- Data entries
▽
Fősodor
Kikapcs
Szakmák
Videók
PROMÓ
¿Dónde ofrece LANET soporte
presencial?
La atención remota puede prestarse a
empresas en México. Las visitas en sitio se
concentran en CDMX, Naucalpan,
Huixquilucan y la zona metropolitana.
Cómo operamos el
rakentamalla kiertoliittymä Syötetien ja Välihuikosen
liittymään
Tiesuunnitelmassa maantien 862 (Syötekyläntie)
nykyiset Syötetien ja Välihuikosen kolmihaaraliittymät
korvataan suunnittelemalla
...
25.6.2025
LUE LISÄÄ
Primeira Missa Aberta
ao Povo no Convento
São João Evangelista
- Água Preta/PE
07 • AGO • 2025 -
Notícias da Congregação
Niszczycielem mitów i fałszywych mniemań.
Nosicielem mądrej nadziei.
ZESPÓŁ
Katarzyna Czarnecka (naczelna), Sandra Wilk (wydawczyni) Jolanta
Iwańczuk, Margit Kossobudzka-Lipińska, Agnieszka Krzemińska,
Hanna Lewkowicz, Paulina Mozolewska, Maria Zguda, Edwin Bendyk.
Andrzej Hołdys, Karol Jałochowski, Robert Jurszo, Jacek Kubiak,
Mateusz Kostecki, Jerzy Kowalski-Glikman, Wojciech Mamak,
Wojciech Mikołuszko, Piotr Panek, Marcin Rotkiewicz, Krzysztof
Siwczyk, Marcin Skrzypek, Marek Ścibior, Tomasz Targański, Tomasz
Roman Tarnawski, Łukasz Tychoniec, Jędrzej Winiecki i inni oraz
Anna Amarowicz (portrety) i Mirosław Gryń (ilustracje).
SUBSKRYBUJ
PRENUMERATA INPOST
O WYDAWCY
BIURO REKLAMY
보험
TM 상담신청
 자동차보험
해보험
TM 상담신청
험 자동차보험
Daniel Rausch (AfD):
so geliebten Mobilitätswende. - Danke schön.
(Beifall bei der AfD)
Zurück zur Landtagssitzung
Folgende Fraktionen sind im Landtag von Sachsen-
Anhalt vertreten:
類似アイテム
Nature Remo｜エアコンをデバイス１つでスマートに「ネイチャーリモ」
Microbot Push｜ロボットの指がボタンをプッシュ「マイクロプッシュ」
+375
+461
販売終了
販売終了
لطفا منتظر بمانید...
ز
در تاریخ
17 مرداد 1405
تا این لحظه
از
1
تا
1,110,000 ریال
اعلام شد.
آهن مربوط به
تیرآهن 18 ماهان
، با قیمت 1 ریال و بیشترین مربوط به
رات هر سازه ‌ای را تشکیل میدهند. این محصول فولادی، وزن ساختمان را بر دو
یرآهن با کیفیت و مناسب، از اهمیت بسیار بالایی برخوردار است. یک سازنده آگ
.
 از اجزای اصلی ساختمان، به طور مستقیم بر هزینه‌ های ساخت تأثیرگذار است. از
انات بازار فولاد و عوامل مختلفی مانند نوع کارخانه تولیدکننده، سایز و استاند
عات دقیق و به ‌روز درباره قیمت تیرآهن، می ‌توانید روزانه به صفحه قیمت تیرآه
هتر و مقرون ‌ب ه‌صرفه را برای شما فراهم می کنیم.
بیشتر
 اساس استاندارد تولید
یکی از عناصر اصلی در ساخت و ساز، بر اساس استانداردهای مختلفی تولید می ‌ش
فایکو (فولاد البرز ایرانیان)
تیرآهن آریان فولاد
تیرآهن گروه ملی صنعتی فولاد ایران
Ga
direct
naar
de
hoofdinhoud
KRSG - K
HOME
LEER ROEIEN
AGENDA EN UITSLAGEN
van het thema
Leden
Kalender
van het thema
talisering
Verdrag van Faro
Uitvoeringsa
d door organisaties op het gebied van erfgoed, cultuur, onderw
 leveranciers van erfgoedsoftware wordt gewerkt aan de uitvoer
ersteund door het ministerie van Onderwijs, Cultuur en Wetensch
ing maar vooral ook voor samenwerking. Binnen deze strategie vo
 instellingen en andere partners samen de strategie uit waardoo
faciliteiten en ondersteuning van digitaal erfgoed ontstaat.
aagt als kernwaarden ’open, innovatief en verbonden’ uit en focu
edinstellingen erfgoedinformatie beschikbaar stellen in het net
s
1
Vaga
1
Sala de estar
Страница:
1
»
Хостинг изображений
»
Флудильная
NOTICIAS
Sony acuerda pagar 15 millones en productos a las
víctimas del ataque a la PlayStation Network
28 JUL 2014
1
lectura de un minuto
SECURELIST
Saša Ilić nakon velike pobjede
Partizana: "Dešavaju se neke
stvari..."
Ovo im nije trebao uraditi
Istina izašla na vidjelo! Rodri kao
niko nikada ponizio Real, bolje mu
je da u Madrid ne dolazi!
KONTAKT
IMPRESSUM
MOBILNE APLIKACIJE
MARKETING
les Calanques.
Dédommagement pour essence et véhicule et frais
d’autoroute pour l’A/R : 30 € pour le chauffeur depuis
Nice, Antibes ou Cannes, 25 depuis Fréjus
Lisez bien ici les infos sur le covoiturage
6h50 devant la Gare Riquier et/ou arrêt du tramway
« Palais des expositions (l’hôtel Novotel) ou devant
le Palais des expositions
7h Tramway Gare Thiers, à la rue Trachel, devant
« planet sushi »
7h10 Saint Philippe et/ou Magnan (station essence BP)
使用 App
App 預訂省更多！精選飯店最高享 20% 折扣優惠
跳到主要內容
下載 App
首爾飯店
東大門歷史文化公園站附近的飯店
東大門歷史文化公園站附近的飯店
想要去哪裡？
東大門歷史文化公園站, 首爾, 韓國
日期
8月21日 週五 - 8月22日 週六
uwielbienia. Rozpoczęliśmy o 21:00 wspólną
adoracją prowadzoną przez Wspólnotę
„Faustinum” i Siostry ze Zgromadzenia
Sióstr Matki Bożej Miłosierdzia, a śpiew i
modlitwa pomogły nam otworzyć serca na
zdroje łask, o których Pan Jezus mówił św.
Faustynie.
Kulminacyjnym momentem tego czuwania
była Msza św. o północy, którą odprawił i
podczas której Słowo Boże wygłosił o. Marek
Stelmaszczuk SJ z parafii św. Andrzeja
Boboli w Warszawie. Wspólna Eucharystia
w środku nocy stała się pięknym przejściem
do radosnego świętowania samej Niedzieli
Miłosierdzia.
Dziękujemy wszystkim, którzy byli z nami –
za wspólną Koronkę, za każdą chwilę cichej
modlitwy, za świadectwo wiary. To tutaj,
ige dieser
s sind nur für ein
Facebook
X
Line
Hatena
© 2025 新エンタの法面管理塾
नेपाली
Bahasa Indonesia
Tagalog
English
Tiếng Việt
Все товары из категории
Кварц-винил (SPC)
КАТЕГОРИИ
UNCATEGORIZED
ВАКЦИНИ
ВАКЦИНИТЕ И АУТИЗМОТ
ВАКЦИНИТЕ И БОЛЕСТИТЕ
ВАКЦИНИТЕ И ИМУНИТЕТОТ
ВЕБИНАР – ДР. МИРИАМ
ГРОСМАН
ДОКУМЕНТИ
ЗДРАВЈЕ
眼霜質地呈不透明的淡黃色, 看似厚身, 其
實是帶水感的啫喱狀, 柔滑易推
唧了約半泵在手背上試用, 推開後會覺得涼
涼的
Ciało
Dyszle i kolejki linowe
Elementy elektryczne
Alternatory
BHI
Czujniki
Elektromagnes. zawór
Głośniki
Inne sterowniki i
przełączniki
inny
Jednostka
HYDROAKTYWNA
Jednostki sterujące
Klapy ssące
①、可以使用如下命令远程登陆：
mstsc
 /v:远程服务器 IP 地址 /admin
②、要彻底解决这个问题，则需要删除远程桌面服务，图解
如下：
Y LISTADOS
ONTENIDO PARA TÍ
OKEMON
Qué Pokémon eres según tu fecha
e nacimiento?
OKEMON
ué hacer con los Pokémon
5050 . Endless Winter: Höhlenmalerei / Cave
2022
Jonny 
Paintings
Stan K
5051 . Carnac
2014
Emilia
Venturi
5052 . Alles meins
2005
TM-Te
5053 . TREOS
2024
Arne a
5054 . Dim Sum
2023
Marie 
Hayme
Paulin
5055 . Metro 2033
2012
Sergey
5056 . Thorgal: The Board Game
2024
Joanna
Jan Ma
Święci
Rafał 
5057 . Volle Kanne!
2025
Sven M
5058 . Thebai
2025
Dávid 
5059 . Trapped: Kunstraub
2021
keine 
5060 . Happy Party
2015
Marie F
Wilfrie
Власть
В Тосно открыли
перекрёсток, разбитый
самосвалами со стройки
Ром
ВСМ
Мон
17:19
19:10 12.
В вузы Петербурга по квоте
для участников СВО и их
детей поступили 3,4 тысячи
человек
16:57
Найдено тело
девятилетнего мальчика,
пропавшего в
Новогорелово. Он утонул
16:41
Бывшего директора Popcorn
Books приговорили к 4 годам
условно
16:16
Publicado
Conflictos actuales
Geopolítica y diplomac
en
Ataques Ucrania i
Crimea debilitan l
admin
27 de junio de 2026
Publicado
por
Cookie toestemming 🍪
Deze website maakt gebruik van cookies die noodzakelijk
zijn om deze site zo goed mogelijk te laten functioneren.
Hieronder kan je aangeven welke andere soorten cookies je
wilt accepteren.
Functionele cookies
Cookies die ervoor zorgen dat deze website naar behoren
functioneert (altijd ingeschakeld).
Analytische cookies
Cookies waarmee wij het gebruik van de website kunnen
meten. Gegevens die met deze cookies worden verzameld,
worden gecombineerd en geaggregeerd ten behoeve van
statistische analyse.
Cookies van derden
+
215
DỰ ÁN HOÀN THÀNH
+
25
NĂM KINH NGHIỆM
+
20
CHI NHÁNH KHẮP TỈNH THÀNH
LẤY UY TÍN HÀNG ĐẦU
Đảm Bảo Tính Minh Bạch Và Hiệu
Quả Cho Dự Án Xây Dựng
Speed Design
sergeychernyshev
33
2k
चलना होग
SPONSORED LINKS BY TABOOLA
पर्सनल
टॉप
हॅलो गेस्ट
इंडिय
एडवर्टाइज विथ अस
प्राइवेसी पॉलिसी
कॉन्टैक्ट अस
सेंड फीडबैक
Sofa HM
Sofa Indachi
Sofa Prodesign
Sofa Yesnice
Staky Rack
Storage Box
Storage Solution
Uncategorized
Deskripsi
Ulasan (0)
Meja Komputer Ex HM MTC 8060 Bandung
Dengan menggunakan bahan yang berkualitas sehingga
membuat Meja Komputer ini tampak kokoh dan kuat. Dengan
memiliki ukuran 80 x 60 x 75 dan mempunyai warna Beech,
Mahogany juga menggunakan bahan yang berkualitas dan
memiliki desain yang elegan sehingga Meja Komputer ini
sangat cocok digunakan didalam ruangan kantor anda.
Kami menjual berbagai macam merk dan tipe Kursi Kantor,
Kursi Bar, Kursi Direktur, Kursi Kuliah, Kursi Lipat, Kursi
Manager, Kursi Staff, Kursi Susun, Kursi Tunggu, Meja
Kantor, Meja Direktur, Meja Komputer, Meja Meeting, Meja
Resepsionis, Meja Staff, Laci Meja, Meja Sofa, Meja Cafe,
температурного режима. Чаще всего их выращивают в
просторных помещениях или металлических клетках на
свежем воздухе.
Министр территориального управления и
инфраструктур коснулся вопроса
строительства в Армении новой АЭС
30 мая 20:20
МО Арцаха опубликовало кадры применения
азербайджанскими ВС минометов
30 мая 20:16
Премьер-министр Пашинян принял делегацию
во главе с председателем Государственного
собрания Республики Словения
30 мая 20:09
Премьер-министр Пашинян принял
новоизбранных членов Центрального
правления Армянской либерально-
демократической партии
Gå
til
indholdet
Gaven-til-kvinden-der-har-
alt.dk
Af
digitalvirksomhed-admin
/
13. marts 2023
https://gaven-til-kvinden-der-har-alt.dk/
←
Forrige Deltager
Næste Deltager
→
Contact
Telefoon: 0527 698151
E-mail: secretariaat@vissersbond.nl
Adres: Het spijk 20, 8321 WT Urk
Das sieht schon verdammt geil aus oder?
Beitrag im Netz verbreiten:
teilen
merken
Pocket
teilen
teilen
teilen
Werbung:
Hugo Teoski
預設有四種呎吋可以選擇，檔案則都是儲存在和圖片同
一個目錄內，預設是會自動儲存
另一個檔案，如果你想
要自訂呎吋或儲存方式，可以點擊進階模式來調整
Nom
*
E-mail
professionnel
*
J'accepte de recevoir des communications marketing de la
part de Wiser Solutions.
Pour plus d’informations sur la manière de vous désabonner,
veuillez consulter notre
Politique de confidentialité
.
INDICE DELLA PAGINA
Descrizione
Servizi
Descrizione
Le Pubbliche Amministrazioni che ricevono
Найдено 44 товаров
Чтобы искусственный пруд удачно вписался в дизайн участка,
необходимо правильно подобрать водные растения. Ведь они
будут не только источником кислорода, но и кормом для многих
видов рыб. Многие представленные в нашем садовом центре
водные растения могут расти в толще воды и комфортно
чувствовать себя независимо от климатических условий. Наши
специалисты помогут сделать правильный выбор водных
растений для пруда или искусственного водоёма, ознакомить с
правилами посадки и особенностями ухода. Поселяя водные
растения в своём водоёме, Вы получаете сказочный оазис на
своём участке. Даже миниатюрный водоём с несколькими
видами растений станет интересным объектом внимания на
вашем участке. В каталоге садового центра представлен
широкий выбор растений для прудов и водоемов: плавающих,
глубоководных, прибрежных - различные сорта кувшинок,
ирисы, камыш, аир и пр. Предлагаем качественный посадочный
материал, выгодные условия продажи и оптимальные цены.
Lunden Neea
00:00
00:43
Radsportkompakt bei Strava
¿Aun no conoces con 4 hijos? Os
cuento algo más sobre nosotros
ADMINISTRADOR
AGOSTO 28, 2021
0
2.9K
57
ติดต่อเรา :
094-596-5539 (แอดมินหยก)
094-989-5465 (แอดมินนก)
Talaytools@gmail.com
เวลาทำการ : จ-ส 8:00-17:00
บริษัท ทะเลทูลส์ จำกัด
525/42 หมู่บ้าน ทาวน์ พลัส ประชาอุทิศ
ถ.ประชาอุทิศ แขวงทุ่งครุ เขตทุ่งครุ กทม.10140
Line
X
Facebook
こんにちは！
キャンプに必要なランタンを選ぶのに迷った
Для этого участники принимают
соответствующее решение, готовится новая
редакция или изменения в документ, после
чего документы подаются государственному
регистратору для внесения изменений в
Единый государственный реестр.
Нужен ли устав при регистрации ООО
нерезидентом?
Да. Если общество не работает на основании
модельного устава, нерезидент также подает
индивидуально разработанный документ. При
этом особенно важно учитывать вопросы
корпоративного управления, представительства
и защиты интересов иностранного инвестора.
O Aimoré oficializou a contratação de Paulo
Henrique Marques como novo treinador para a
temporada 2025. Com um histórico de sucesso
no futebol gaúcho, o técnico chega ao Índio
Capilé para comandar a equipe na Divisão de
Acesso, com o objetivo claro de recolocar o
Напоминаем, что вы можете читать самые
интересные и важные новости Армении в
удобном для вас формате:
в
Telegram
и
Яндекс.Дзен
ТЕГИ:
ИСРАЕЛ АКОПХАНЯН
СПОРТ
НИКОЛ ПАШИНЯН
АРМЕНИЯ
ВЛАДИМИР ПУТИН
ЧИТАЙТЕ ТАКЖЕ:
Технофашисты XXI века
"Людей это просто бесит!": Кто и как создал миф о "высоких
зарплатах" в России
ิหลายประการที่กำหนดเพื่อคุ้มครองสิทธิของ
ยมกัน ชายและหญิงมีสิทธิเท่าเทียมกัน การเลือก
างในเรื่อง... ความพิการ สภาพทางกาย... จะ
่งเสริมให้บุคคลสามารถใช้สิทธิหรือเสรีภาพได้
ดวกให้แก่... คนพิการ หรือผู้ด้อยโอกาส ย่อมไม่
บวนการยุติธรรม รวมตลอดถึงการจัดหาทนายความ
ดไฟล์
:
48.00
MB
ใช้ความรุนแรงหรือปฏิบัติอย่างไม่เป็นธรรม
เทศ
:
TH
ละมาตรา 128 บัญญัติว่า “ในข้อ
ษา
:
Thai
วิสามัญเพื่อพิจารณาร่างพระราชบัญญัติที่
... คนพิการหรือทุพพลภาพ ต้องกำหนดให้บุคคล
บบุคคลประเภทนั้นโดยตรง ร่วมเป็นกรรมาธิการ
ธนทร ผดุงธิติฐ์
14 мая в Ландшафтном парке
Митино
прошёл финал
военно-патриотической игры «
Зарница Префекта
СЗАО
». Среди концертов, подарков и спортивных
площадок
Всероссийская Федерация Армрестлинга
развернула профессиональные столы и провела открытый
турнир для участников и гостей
△
- ASSIGNMENT
Start with the line above that contains "5055 . Metro 2033" and stop after the line that contains "Storage Box". Output those lines exactly, and only those.

- EXERCISE OUTPUT
5055 . Metro 2033
2012
Sergey
5056 . Thorgal: The Board Game
2024
Joanna
Jan Ma
Święci
Rafał 
5057 . Volle Kanne!
2025
Sven M
5058 . Thebai
2025
Dávid 
5059 . Trapped: Kunstraub
2021
keine 
5060 . Happy Party
2015
Marie F
Wilfrie
Власть
В Тосно открыли
перекрёсток, разбитый
самосвалами со стройки
Ром
ВСМ
Мон
17:19
19:10 12.
В вузы Петербурга по квоте
для участников СВО и их
детей поступили 3,4 тысячи
человек
16:57
Найдено тело
девятилетнего мальчика,
пропавшего в
Новогорелово. Он утонул
16:41
Бывшего директора Popcorn
Books приговорили к 4 годам
условно
16:16
Publicado
Conflictos actuales
Geopolítica y diplomac
en
Ataques Ucrania i
Crimea debilitan l
admin
27 de junio de 2026
Publicado
por
Cookie toestemming 🍪
Deze website maakt gebruik van cookies die noodzakelijk
zijn om deze site zo goed mogelijk te laten functioneren.
Hieronder kan je aangeven welke andere soorten cookies je
wilt accepteren.
Functionele cookies
Cookies die ervoor zorgen dat deze website naar behoren
functioneert (altijd ingeschakeld).
Analytische cookies
Cookies waarmee wij het gebruik van de website kunnen
meten. Gegevens die met deze cookies worden verzameld,
worden gecombineerd en geaggregeerd ten behoeve van
statistische analyse.
Cookies van derden
+
215
DỰ ÁN HOÀN THÀNH
+
25
NĂM KINH NGHIỆM
+
20
CHI NHÁNH KHẮP TỈNH THÀNH
LẤY UY TÍN HÀNG ĐẦU
Đảm Bảo Tính Minh Bạch Và Hiệu
Quả Cho Dự Án Xây Dựng
Speed Design
sergeychernyshev
33
2k
चलना होग
SPONSORED LINKS BY TABOOLA
पर्सनल
टॉप
हॅलो गेस्ट
इंडिय
एडवर्टाइज विथ अस
प्राइवेसी पॉलिसी
कॉन्टैक्ट अस
सेंड फीडबैक
Sofa HM
Sofa Indachi
Sofa Prodesign
Sofa Yesnice
Staky Rack
Storage Box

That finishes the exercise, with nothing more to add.